February 4

Today's quotation:

When you feel offended, you're practicing judgment. . . .
What you may not realize is that when you judge another
person, you do not define them.  You define yourself
as someone who needs to judge others.

Wayne Dyer

Today's Meditation:

Judge not and you won't be judged--we've all heard the saying many times, but how often do we take to heart the first two words?  These first two words, if followed, could relieve us of more stress and anxiety than we possibly can imagine, for letting go of our tendency to judge others allows us to free ourselves from our need to be right all the time, from our need to control situations by making sure they come out the way we think they should come out.

Judgment is nothing more than our way of saying that someone doesn't live up to our expectations.  They're not doing things the way we think they should do them, and it makes us feel pretty good to be able to judge someone else's words or actions--for then we're "right," and they're "wrong."  It's nice to be right, isn't it?

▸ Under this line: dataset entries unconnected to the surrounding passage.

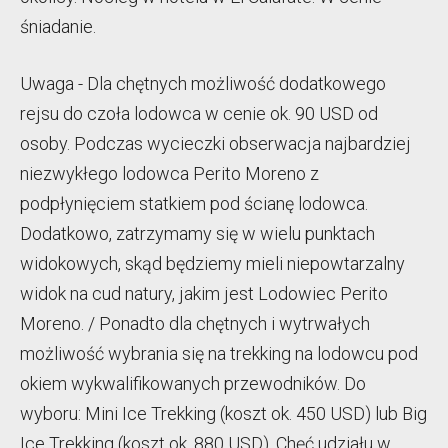
śniadanie.
Uwaga - Dla chętnych możliwość dodatkowego
rejsu do czoła lodowca w cenie ok. 90 USD od
osoby. Podczas wycieczki obserwacja najbardziej
niezwykłego lodowca Perito Moreno z
podpłynięciem statkiem pod ścianę lodowca.
Dodatkowo, zatrzymamy się w wielu punktach
widokowych, skąd będziemy mieli niepowtarzalny
widok na cud natury, jakim jest Lodowiec Perito
Moreno. / Ponadto dla chętnych i wytrwałych
możliwość wybrania się na trekking na lodowcu pod
okiem wykwalifikowanych przewodników. Do
wyboru: Mini Ice Trekking (koszt ok. 450 USD) lub Big
Ice Trekking (koszt ok. 880 USD). Chęć udziału w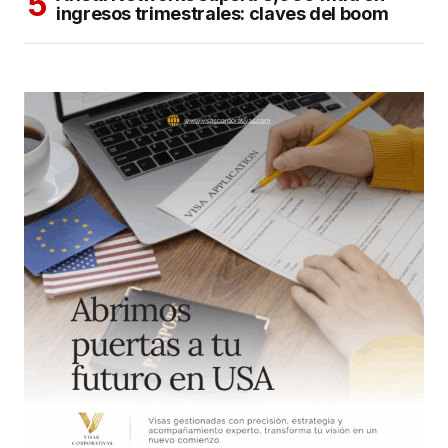
ingresos trimestrales: claves del boom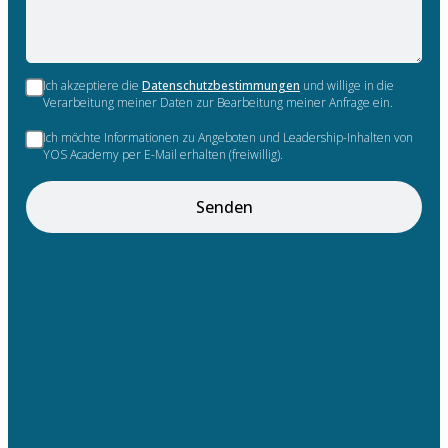
Ich akzeptiere die
Datenschutzbestimmungen
und willige in die
Verarbeitung meiner Daten zur Bearbeitung meiner Anfrage ein.
Ich möchte Informationen zu Angeboten und Leadership-Inhalten von
YOS Academy per E-Mail erhalten (freiwillig).
Senden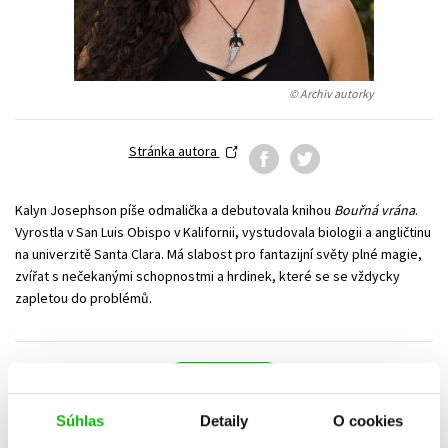
Technické vedy
Učebnice
Umenie a kultúra
Výchova a pedagogika
Young adult
Young adult (SK)
© Archiv autorky
Zdravie a životný štýl
Všetky tituly
Stránka autora
Kalyn Josephson píše odmalička a debutovala knihou
Bouřná vrána
.
Vyrostla v San Luis Obispo v Kalifornii, vystudovala biologii a angličtinu
na univerzitě Santa Clara. Má slabost pro fantazijní světy plné magie,
zvířat s nečekanými schopnostmi a hrdinek, které se se vždycky
zapletou do problémů.
Strážny pes
Súhlas
Detaily
O cookies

But Wayne's words are very profound.  When we judge other people, we're defining ourselves as someone who needs to judge others.  Is this a healthy need?  Are our judgments necessarily valid or accurate?  If we keep on defining ourselves in this way, will we ever become people who truly "live and let live"?  Letting someone else live life according to his or her own muse or muses is one of the greatest gifts we can give someone else; why don't we do it more often?

And is it possible to love unconditionally if we are people who need to judge others?  I think not. . . .

Questions to consider:

Where do we get the tendency to need and/or want to judge others?

What would life be like if we were able to give up judging other human beings for doing things the way they think is right?

Do people judge you?  How does that make you feel?  Do you make others feel that way when you judge them?

For further thought:

When you are interested in other perspectives, it doesn’t imply,
even slightly, that you’re advocating them.  I certainly wouldn’t
choose a punk rock lifestyle or suggest it to anyone else.  At the
same time, however, it’s really not my place to judge it either.
One of the cardinal rules of joyful living is that judging others
takes a great deal of energy and, without exception,
pulls you away from where you want to be.